Academic journal article Contemporary Economic Policy

Physicians' Cost Shifting Behavior: Medicaid versus Other Patients

Academic journal article Contemporary Economic Policy

Physicians' Cost Shifting Behavior: Medicaid versus Other Patients

Article excerpt


Much of the debate about rising health care costs in the U.S. centers on the notion of "cost shifting." Cost shifting is loosely defined as charging one set of patients a higher price to offset losses on another set of patients. For example, to offset losses from treating charity patients, a hospital might charge a relatively high price to privately insured patients, or a physician might increase his standard fee to compensate for lower Medicare reimbursements.

Despite the certainty of the conventional wisdom, empirical evidence of cost shifting is, at best, mixed. In a study of Illinois hospitals in the early 1980s, Dranove (1988) finds evidence of cost shifting from government patients, primarily Medicaid and Medicare recipients, to private patients. Morrisey and Sloan (1989) find evidence of cost shifting in urban hospitals but not in rural hospitals. Several other empirical studies find no evidence of cost shifting.

One aspect of the cost shifting debate that the empirical work has ignored is whether or not doctors - as opposed to hospitals - practice cost shifting. Although standard profit-maximizing models of physicians would rule out cost shifting, the widely used "income targeting" model of physicians (Feldstein, 1993) does allow for such behavior.

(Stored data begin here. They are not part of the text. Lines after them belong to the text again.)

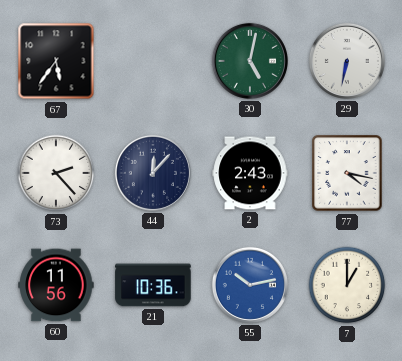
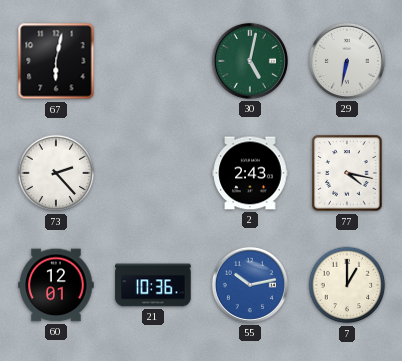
67: 5:36 -> 6:02
44: 12:07 -> none
60: 11:56 -> 12:01
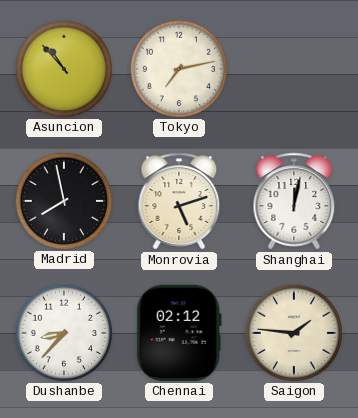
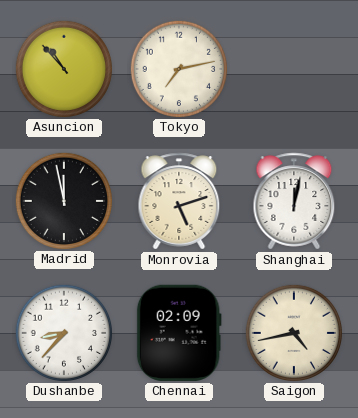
Madrid: 7:58 -> 11:58
Chennai: 02:12 -> 02:09
Saigon: 1:46 -> 4:43
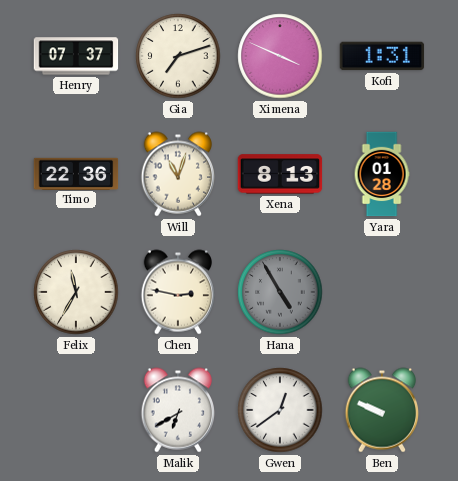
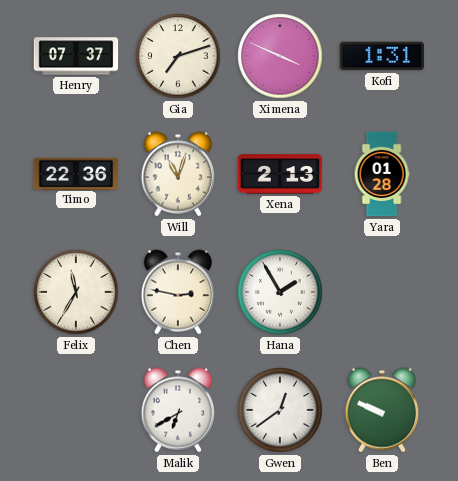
Xena: 8:13 -> 2:13
Hana: 4:55 -> 1:55
Hana dial: grey -> white
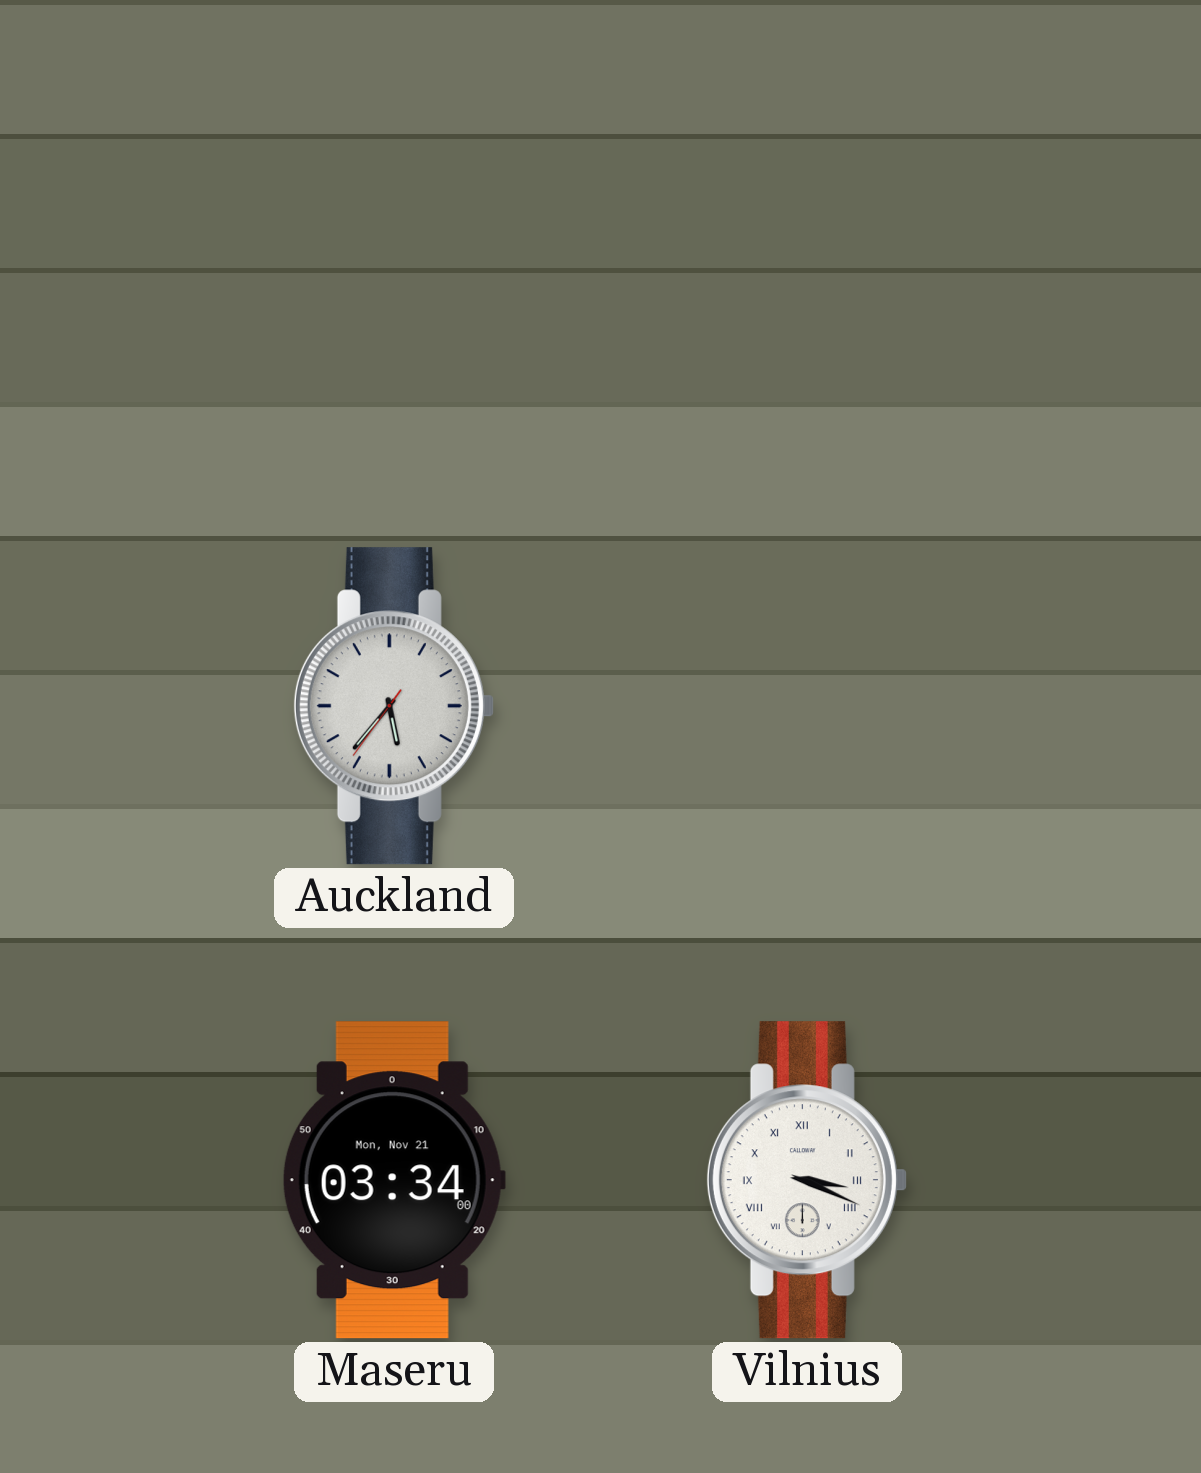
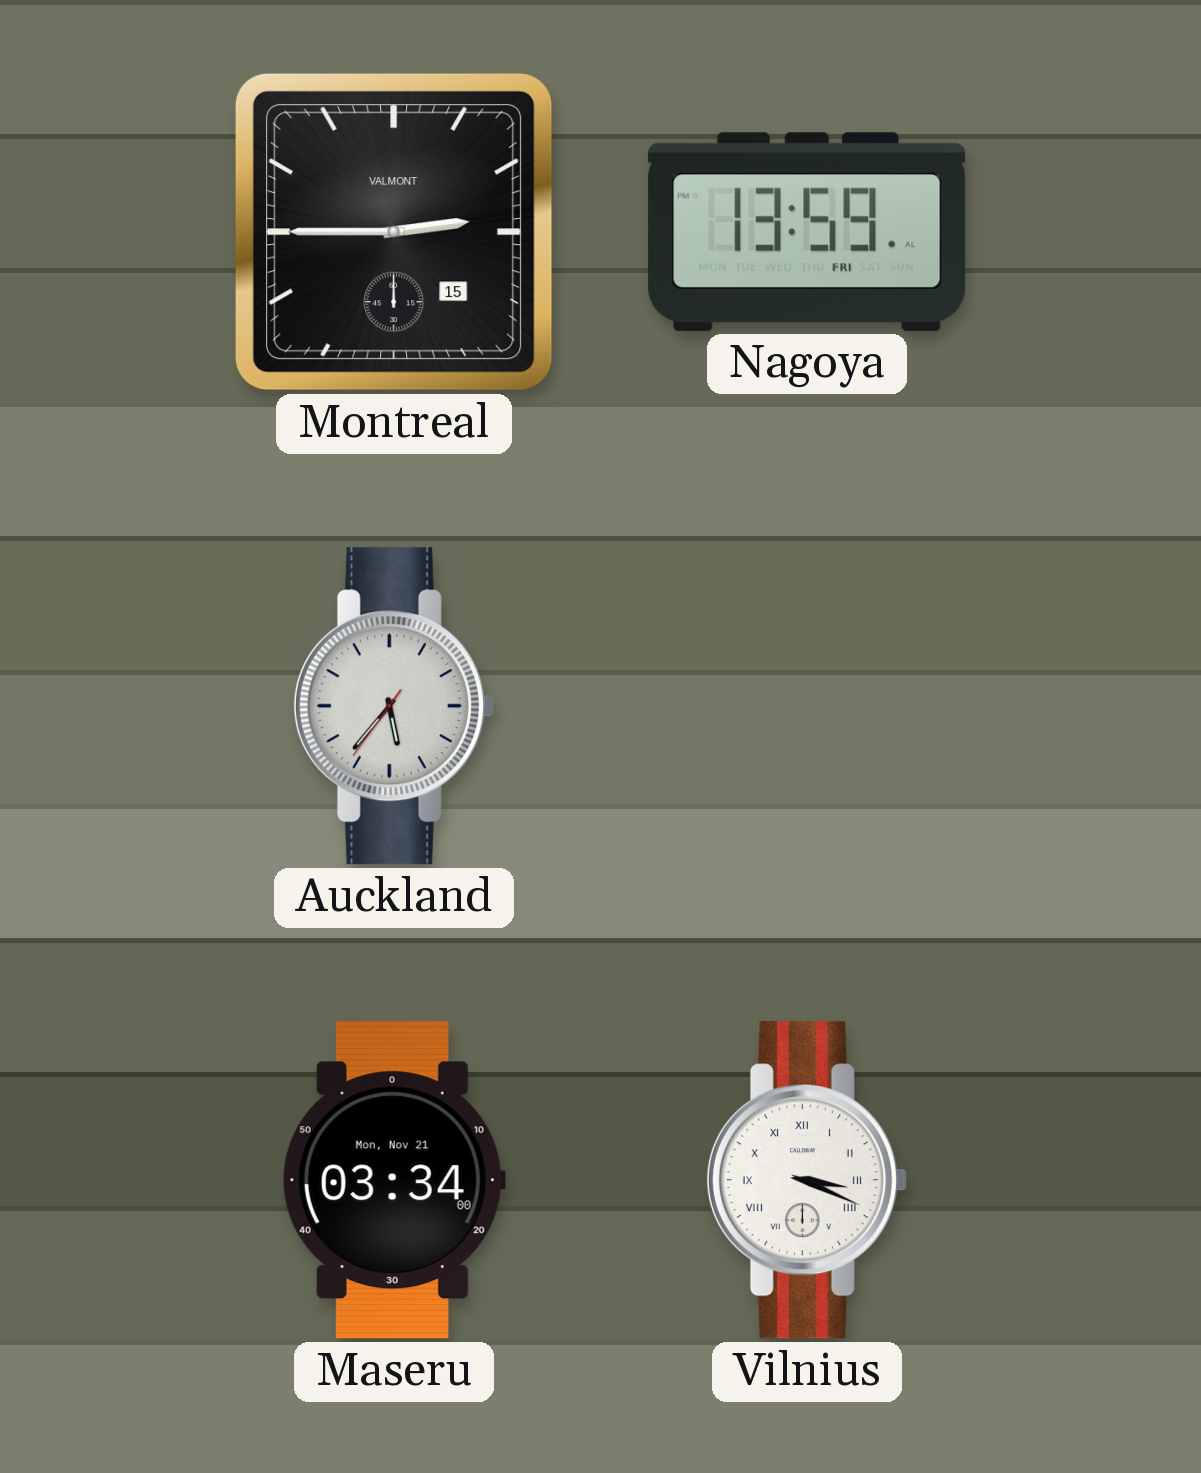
Montreal: none -> 2:45
Nagoya: none -> 13:59
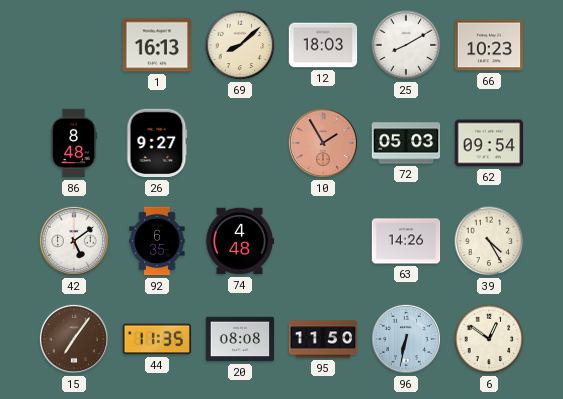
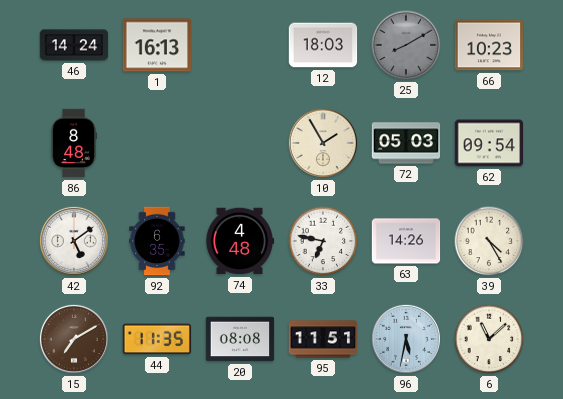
46: none -> 14:24
69: 8:08 -> none
25 dial: white -> grey
26: 9:27 -> none
10 dial: salmon -> cream
33: none -> 6:47
15: 7:06 -> 7:10
95: 11:50 -> 11:51
96: 6:32 -> 5:32
6: 12:51 -> 11:08
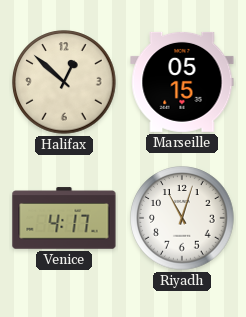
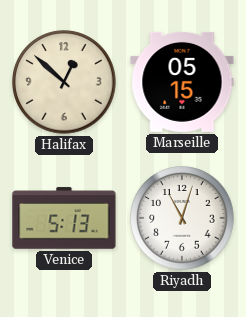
Venice: 4:17 -> 5:13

The probable reason for the dearth of empirical work is the lack of good data on physicians' pricing behavior. The analysis here uses the Physicians' Practice Costs and Income Survey, 1983-1985 (PPCIS, expanded version) to investigate this important question.

The PPCIS includes a set of questions asking physicians their standard fees and Medicaid reimbursement rates for a variety of medical and surgical procedures. The survey also contains detailed information on the physician and medical conditions in the local geographic area.

The basic research methodology is straightforward. Since Medicaid reimbursements are largely controlled by state legislatures, considerable variation exists in reimbursement rates across the United States. If cost shifting is a widespread phenomenon, one would expect that relatively low reimbursement rates would result in higher fees to privately insured patients, controlling for other factors. If cost shifting does not occur, one would expect Medicaid reimbursement rates to have no effect or possibly result in lower fees depending on the market structure facing the physician. The analysis also examines additional evidence that suggests that lower Medicaid reimbursements lead physicians to treat fewer Medicaid patients.

The results suggest that physicians do not practice "cost shifting" but instead act in a way consistent with the hypothesis of profit-maximization for a firm with some market power. That is, lower Medicaid reimbursements tend to lead to lower prices to privately-insured patients. This appears to be true across a wide spectrum of procedures performed by different specialties. Also consistent with the profit-maximization hypothesis, lower Medicaid reimbursements tend to cause physicians to treat relatively fewer Medicaid patients.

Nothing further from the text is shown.